Entrer dans la Trinité
Il y a quelque chose que nous pouvons faire à l’égard de la Trinité de plus heureux encore que la contempler et l’imiter : c’est d’entrer en elle ! Nous ne pouvons pas embrasser l’océan, mais nous pouvons y entrer ; nous ne pouvons pas embrasser le mystère de la Trinité avec notre esprit, mais nous pouvons y entrer !
Le Christ nous a laissé un moyen concret pour le faire, l’Eucharistie. Dans l’icône de Roublev, les trois anges sont disposés en cercle autour d’une table ; sur cette table, il y a une coupe et dans la coupe, on entrevoit un agneau. On ne pouvait dire de manière plus simple et plus efficace que la Trinité nous donne rendez-vous chaque jour dans l’Eucharistie.
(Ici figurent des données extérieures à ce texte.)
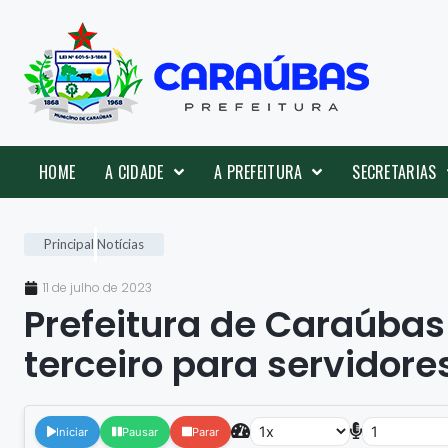
HOME
A CIDADE
A PREFEITURA
SECRETARIAS
Principal
Notícias
11 de julho de 2023
Prefeitura de Caraúba
terceiro para servidore
Iniciar
Pausar
Parar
Le banquet d’Abraham au chêne de Mambré représente ce banquet. La visite des Trois à Abraham se renouvelle pour nous chaque fois que nous nous approchons de la communion.
Là aussi, c’est-à-dire à propos de l’Eucharistie, la doctrine de la péricorèse trinitaire nous illumine. Elle nous dit que là où il y a une personne de la Trinité, il y a aussi les deux autres, unies de manière inséparable. Au moment de la communion se réalise au sens strict la parole du Christ : « Moi en eux et toi en moi » ; « Qui me voit, voit le Père » (cf. Jn 14, 9) ; qui me reçoit, reçoit le Père. Nous n’arriverons jamais à estimer à sa juste valeur la grâce qui nous est offerte. Compagnons de la Trinité !
Saint Cyrille d’Alexandrie a formulé avec sa rigueur théologique habituelle cette vérité qui relie de manière indissoluble Trinité et Eucharistie. Il dit : « Nous sommes consommés dans l’unité avec Dieu le Père par le Christ. Recevant en nous en effet corporellement et spirituellement ce que le Fils est par nature, nous participons et nous nous unissons à toute la nature suprême[6]. » La même personne dont j’ai partagé le témoignage au début me confiait, en une autre occasion, une expérience qu’elle a faite plus tard de la Trinité. Je me permets de partager celle-ci aussi parce qu’elle nous dit que l’Église n’est pas seulement ce que les gens voient ou disent d’elle. Elle disait :
« L’autre soir, l’Esprit m’a introduite dans le mystère de l’amour trinitaire. Le passionnant échange de donner et de recevoir s’est également opéré à travers moi : du Christ à qui j’étais unie, vers le Père et du Père vers le Fils. Mais comment exprimer l’inexprimable ? Je ne voyais rien, mais c’était bien davantage que de voir et mes paroles sont impuissantes à traduire cet échange dans la jubilation, qui se répondait, se pressait, se recevait et se donnait. Et de cet échange coulait une vie intense de l’Un à l’Autre, comme le lait tiède qui coule du sein de la maman à la bouche de l’enfant attaché à ce bien-être. Et j’étais cet enfant, c’était toute la création qui participe à la vie, au Royaume, à la gloire, ayant été régénérée par le Christ. Ô Sainte et vivante Trinité ! Je suis restée comme en dehors de moi pendant deux ou trois jours et, encore aujourd’hui, cette expérience reste profondément imprimée en moi. »
La Trinité n’est pas seulement un mystère et un article de notre foi, c’est une réalité vivante et palpitante. Comme je le disais en commençant, le Dieu vivant de la Bible que nous recherchons n’est autre que la Trinité vivante. Que l’Esprit nous y introduise nous aussi et nous fasse goûter sa douce compagnie.